Method 1: Using a For Loop

This method involves iterating over the characters in the string and building a new string by adding characters that aren’t already contained in it. This is an intuitive approach and easy to understand.

Here’s an example:

def remove_duplicates(input_string):
    result = ""
    for char in input_string:
        if char not in result:
            result += char
    return result

print(remove_duplicates("banana"))

Output: ‘ban’

This method creates a new string result, iterates over each character in the input string, checks if the character is not already in result, and appends it if it’s not. It’s straightforward but not the most efficient for long strings due to the inefficiency of string concatenation and the membership test in Python.

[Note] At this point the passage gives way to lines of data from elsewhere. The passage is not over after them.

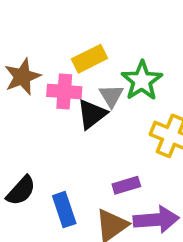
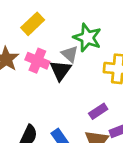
yellow rectangle: (89, 59) -> (33, 24), moved
pink cross: (64, 92) -> (37, 61), turned 35

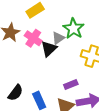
gray triangle: (70, 54) -> (58, 38), turned 32

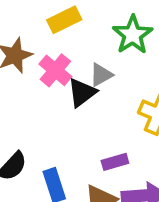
green star: (74, 29) -> (133, 35), moved

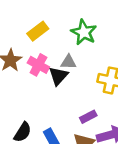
gray triangle: (101, 75) -> (68, 62), turned 42

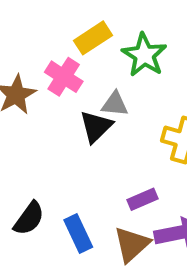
yellow rectangle: (38, 31) -> (93, 38), moved
pink cross: (38, 65) -> (64, 77), moved

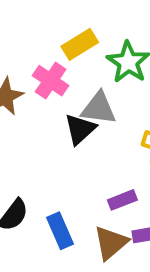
gray triangle: (115, 104) -> (99, 108), size x1.4

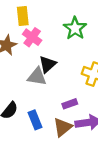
yellow rectangle: (80, 44) -> (23, 16), moved, turned -66
gray triangle: (99, 108) -> (37, 77), moved

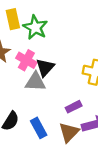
green star: (75, 28) -> (35, 27), moved
pink cross: (32, 37) -> (26, 60), moved

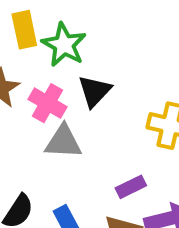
black triangle: (45, 67) -> (95, 91), moved

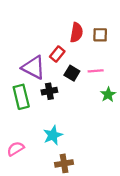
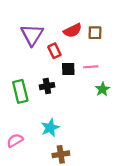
red semicircle: (76, 33) -> (73, 31), turned 54
red rectangle: (57, 54) -> (54, 51), turned -64
purple triangle: (34, 67) -> (32, 35), moved, turned 35
black square: (72, 73) -> (68, 69), turned -32

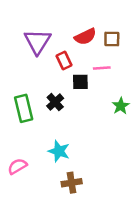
pink line: (91, 67) -> (102, 68), moved
black cross: (47, 86) -> (55, 102), turned -32
cyan star: (50, 128) -> (59, 151), turned -30

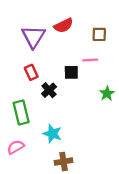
red semicircle: (85, 37) -> (64, 25), moved
red rectangle: (64, 60) -> (31, 72), moved
green rectangle: (24, 108) -> (21, 112), moved

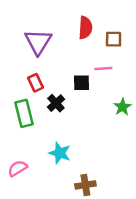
red semicircle: (64, 25) -> (85, 28), moved, turned -60
green rectangle: (21, 112) -> (24, 113), moved
brown cross: (64, 162) -> (85, 185), moved

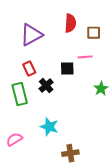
purple triangle: (38, 42) -> (31, 35), turned 30

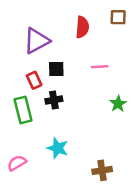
brown square: (94, 33) -> (118, 17), moved
black square: (67, 69) -> (56, 69), moved
black cross: (46, 85) -> (54, 100), turned 32
brown cross: (70, 153) -> (102, 170), moved

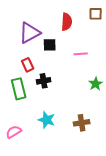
black square: (56, 69) -> (50, 45), moved
brown cross: (102, 170) -> (82, 123), moved

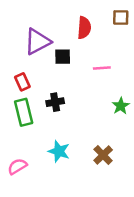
red rectangle: (28, 65) -> (22, 82), moved
brown cross: (82, 123) -> (103, 155), turned -35

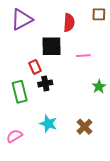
purple triangle: (37, 42) -> (22, 20), moved
black square: (63, 57) -> (51, 46), size x1.5
red rectangle: (22, 82) -> (35, 67), moved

Method 2: Using a Dictionary

You can leverage the properties of a dictionary to automatically remove duplicates because dictionaries cannot have duplicate keys. This method uses a dictionary to track characters and their existence.

Here’s an example:

def remove_duplicates(input_string):
    return ''.join(dict.fromkeys(input_string))

print(remove_duplicates("programming"))

Output: ‘progamin’

The function utilizes dict.fromkeys() which creates a dictionary with keys from the input string, effectively removing any duplicates. We then join the keys that are left as they are unaffected by order insertion since Python 3.7.

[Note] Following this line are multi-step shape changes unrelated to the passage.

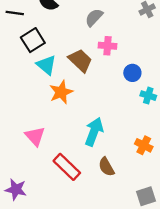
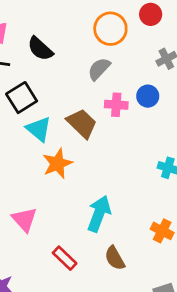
blue circle: (132, 73) -> (148, 96), moved
red rectangle: (67, 167) -> (65, 258), size x0.7

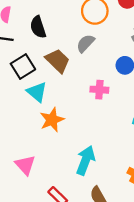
black semicircle: (40, 49) -> (38, 27), turned 30
pink cross: (116, 105) -> (99, 90), moved
brown trapezoid: (82, 123) -> (58, 61), moved

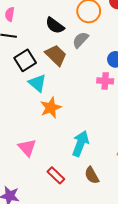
black semicircle: (38, 27) -> (55, 25), moved, turned -36
pink cross: (99, 90) -> (105, 81), moved

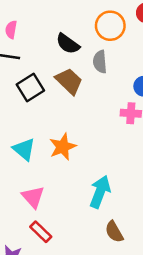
gray semicircle: (80, 40) -> (100, 62), turned -48
cyan triangle: (37, 83) -> (24, 149), moved
red rectangle: (56, 175) -> (41, 232), moved

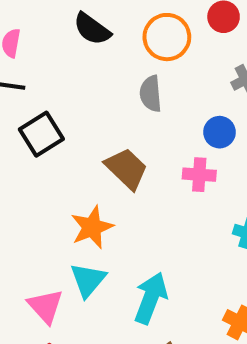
black semicircle: (68, 44) -> (92, 29), moved
brown trapezoid: (69, 81) -> (126, 169), moved
cyan triangle: (24, 149) -> (88, 280), moved, turned 30

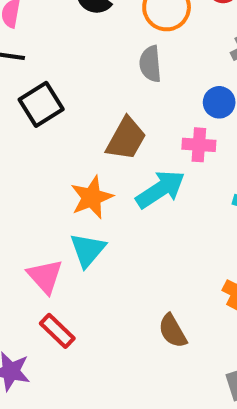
brown trapezoid: (126, 169) -> (126, 139), turned 75
cyan arrow: (151, 298) -> (160, 189), moved, turned 36

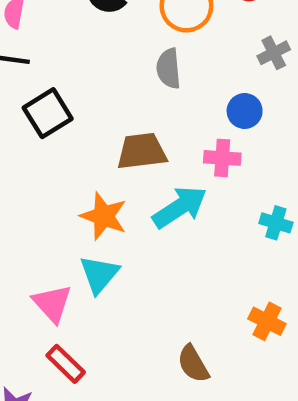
brown trapezoid: (126, 139) -> (142, 151), turned -126
orange star: (92, 197) -> (104, 216), turned -30

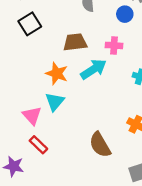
blue circle: (245, 111) -> (125, 14), moved
brown semicircle: (193, 364) -> (100, 145), size x1.4

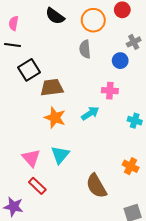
brown trapezoid: (75, 42) -> (52, 87), moved
cyan arrow: (93, 69) -> (90, 113), size x0.7
cyan triangle: (55, 102) -> (60, 155), moved

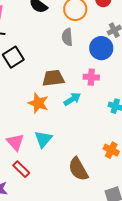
blue circle: (120, 61) -> (101, 48), size x1.5
brown trapezoid: (52, 87) -> (53, 78), moved

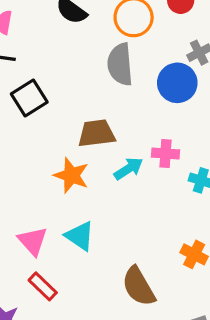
gray semicircle: (67, 37) -> (120, 64), size x1.4
pink cross: (91, 77) -> (166, 154), moved
cyan triangle: (43, 139) -> (80, 236), turned -36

Method 3: Using a Set and List

Sets are collections of unique elements in Python. You can convert the string to a set to remove duplicates and then sort it back to the original order using a list.

Here’s an example:

def remove_duplicates(input_string):
    return ''.join(sorted(set(input_string), key=input_string.index))

print(remove_duplicates("apple"))

Output: ‘aple’

This solution first converts the input string to a set to remove duplicates, then sorts them by the index they had in the original string, maintaining the original character order. This will be less efficient if maintaining the original order is not necessary.

Method 4: Using itertools and groupby

The groupby function from the Python itertools module can be used to group consecutive similar elements. We can use this to remove consecutive duplicate characters.

Here’s an example:

from itertools import groupby

def remove_duplicates(input_string):
    return ''.join(k for k, g in groupby(input_string))

print(remove_duplicates("mississippi"))

Output: ‘misisipi’

This method groups the input string by consecutive identical characters and extracts one character from each group. It only removes consecutive duplicate characters rather than all duplicates, which can be a strength or weakness depending on the use case.

Bonus One-Liner Method 5: Using Set Comprehension

This single-line approach utilizes a set comprehension within a join function to remove duplicate characters efficiently without maintaining order.

Here’s an example:

print(''.join({char for char in "radar"}))

Output: ‘rad’

This is perhaps the briefest method, using a set comprehension to remove duplicates. However, it does not preserve the original character order.

Summary/Discussion

Method 1: Using a For Loop. Easy to understand. Inefficient for long strings due to string concatenation and membership testing.
Method 2: Using a Dictionary. Efficient and preserves character order. Best for Python 3.7 and above where dictionary order is guaranteed.
Method 3: Using a Set and List. Removes duplicates while preserving original order. Less efficient if original order preservation is unnecessary.
Method 4: Using itertools and groupby. Good for removing consecutive duplicates. Does not remove non-consecutive duplicates.
Bonus Method 5: Using Set Comprehension. Very concise. Does not preserve order, which might be unacceptable for certain applications.